Carstairs and Jackson each picked up a headset and mike. “What the hell is she talking about?” Ball-Breaker demanded.

“Some kind of defensive shield, sir,” Jackson explained. “It’s new and revolutionary. Very high tech. She indicated the Shamani might be willing to share some of the secrets with us if they can only get it back.”

“Damn it to hell! We’re on a mission here!” The transmission went silent, and the two officers looked at each other, wondering if Ballard had gone off the air. “All right,” he barked after the long pause. “I’ll authorize twenty-four hours. See what you can find out. But by God, don’t waste another second and make the jump to the fleet so you can meet us in the Arcton system.”

“Aye, aye, sir. Message received and understood,” Carstairs replied.

“All right. Jackson, Carstairs. That will be all. Over and out.”

“Aye, aye, sir,” the two officers said in unison. Carstairs again pushed the transmit button and then turned the device off before any follow-up message could be received.

“We’ve got a reading on that pirate ship,” Carstairs reported to Jackson a few hours later. “Seems they veered away from the star far enough that we could pick them up. They were making a course for these asteroids, about three hundred million klicks out from the star.”

“Any idea where in the asteroid belt they went?” Jackson asked, intrigued. He had told Carstairs about the shield technology that had been removed from the Shamani ship, and he knew the naval officer was as eager as he was to have a look at it.

“As a matter of fact, we have a pretty good idea,” the captain replied. “There’s one rock out there about ten times larger than any of the rest of them—large enough to have some gravity even, maybe point one G.”
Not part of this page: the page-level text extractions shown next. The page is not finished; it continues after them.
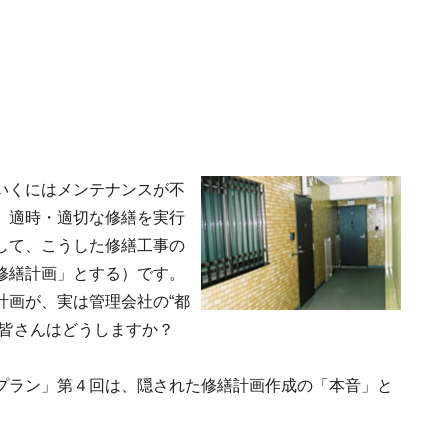
いくにはメンテナンスが不
、適時・適切な修繕を実行
して、こうした修繕工事の
修繕計画」とする）です。
計画が、実は管理会社の“都
の皆さんはどうしますか？
プラン」第４回は、隠された修繕計画作成の「本音」と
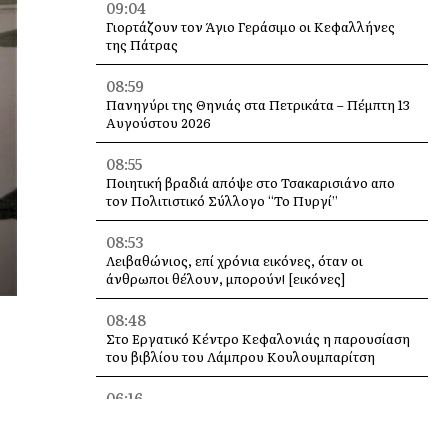
09:04
Γιορτάζουν τον Άγιο Γεράσιμο οι Κεφαλλήνες
της Πάτρας
08:59
Πανηγύρι της Θηνιάς στα Πετρικάτα – Πέμπτη 13
Αυγούστου 2026
08:55
Ποιητική βραδιά απόψε στο Τσακαρισιάνο απο
τον Πολιτιστικό Σύλλογο “Το Πυργί”
08:53
Λειβαθώνιος, επί χρόνια εικόνες, όταν οι
άνθρωποι θέλουν, μπορούν! [εικόνες]
08:48
Στο Εργατικό Κέντρο Κεφαλονιάς η παρουσίαση
του βιβλίου του Λάμπρου Κουλουμπαρίτση
06:16
Στην ΕΠΣΚΙ ο Γιάννης Λυκούδης – Συνάντηση με
τον νέο Πρόεδρο Βαγγέλη Μαζαράκη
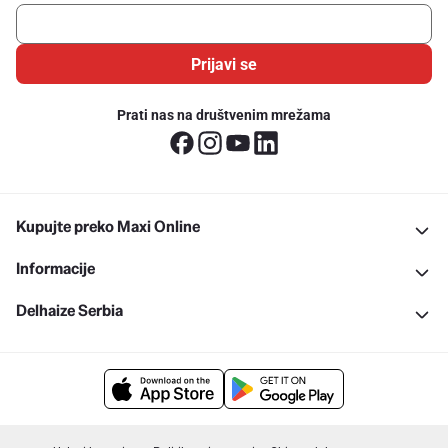
Prijavi se
Prati nas na društvenim mrežama
Kupujte preko Maxi Online
Informacije
Delhaize Serbia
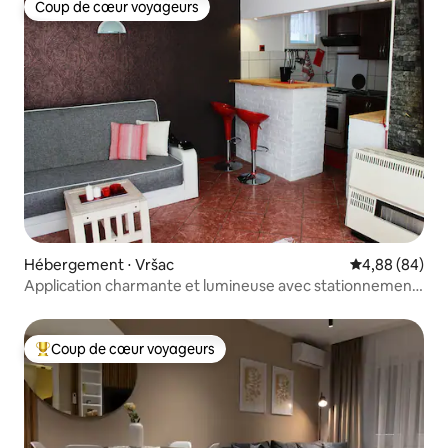
Coup de cœur voyageurs
Coup de cœur voyageurs
Hébergement ⋅ Vršac
Évaluation mo
4,88 (84)
Application charmante et lumineuse avec stationnement
gratuit
Coup de cœur voyageurs
Coups de cœur voyageurs les plus appréciés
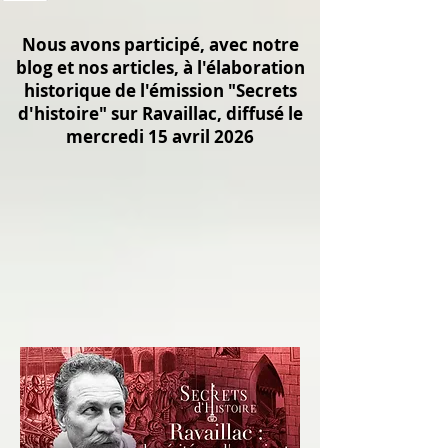
Nous avons participé, avec notre
blog et nos articles, à l'élaboration
historique de l'émission "Secrets
d'histoire" sur Ravaillac, diffusé le
mercredi 15 avril 2026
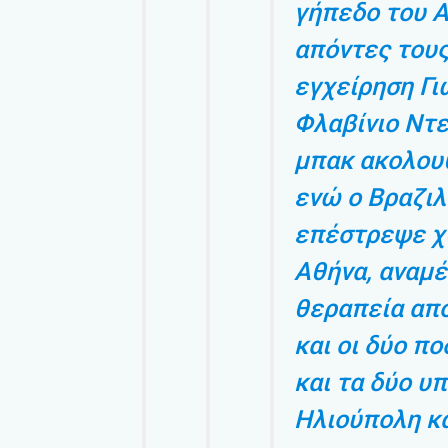
γήπεδο του Α
απόντες του
εγχείρηση Γι
Φλαβίνιο Ντε
μπακ ακολου
ενώ ο Βραζιλ
επέστρεψε χ
Αθήνα, αναμέ
θεραπεία από
και οι δύο π
και τα δύο υπ
Ηλιούπολη κα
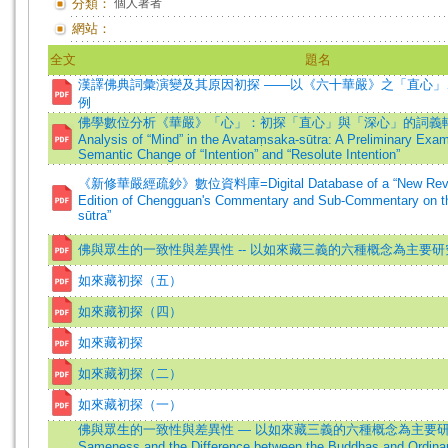
分類：
個人著者
網站：
全文
題名
漢譯佛典詞彙演變及其原因初探 ——以《六十華嚴》之「直心」
例
佛學數位分析《華嚴》「心」：初探「直心」與「深心」的詞義轉變=A 
Analysis of “Mind” in the Avataṃsaka-sūtra: A Preliminary Exami
Semantic Change of “Intention” and “Resolute Intention”
《新修華嚴經疏鈔》數位資料庫=Digital Database of a “New Revise
Edition of Chengguan's Commentary and Sub-Commentary on 
sūtra”
佛與眾生的一致性與差異性 -- 以如來藏三義的六種概念為主要
如來藏初探（五）
如來藏初探（四）
如來藏初探
如來藏初探（二）
如來藏初探（一）
佛與眾生的一致性與差異性 — 以如來藏三義的六種概念為主要研究
Sameness and the Difference between the Buddhas and Ordinar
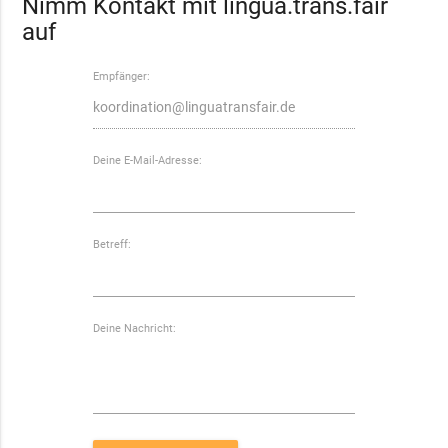
Nimm Kontakt mit lingua.trans.fair
auf
Empfänger:
Deine E-Mail-Adresse:
Betreff:
Deine Nachricht:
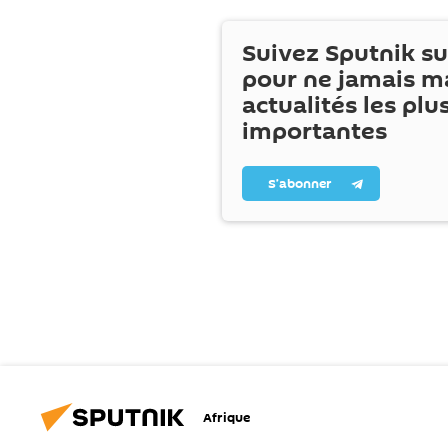
Suivez Sputnik s
pour ne jamais m
actualités les plu
importantes
S’abonner
Afrique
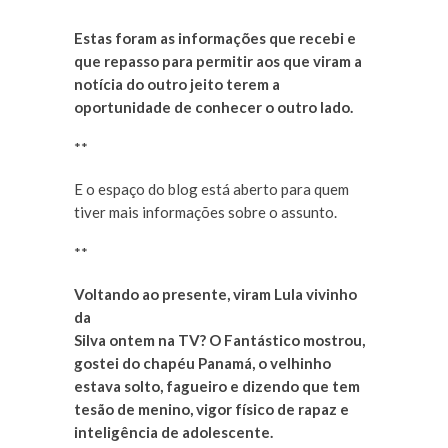
Estas foram as informações que recebi e
que repasso para permitir aos que viram a
notícia do outro jeito terem a
oportunidade de conhecer o outro lado.
**
E o espaço do blog está aberto para quem
tiver mais informações sobre o assunto.
**
Voltando ao presente, viram Lula vivinho
da
Silva ontem na TV? O Fantástico mostrou,
gostei do chapéu Panamá, o velhinho
estava solto, fagueiro e dizendo que tem
tesão de menino, vigor físico de rapaz e
inteligência de adolescente.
“Do you want to go there and have a look?” Jackson asked.

“Well, it’s practically on the way back to the Pangaea,” the captain replied. “So I’ve had the course already plotted.”

“Good idea, sir. Er…” Jackson let the pause grow long. “Have you talked to the admiral?”

Carstairs grinned, looking a bit like a buccaneer himself. “What he doesn’t know won’t hurt him,” he said.

Five: Kicking Asteroid

Despite his protestations about the pirate base being “practically on the way” to the Pangaea, Captain Carstairs elected to take an oblique approach, guiding the frigate toward the target while using the asteroids themselves as cover. A burst of acceleration propelled the Pegasus away from the massive star, and then the ship reversed orientation and decelerated hard as she approached the asteroid belt. She was moving relatively slowly, with the crew in a zero-G state, as she slipped into the belt of drifting rock in orbit around Alpha Centauri.

Like a submarine moving silently through shallow waters, she relied mainly on passive detection systems to avoid the hazardous planetoids drifting to all sides. Her crew primarily employed high-resolution camera images, pictures collected by nanotech lenses and magnified to a power of 100,000 or more, to pick a path, backing up the visuals with low-power radar signals. Steering rockets burned briefly, easing the silver spaceship past one obstacle after another as she closed steadily on the target Captain Carstairs had identified.

“Fortunately, these asteroids aren’t quite as densely packed as those in our own system,” the captain remarked to Jackson. “But any one of the damned things could do us a world of hurt.”

The SEALS lieutenant could only nod, marveling at Carstairs’s calm while his own hands were clenched into white-knuckled fists and he pictured, at any moment, a jagged and lethal chunk of ice-crusted rock smashing through the hull and ending their mission and their lives in an instant.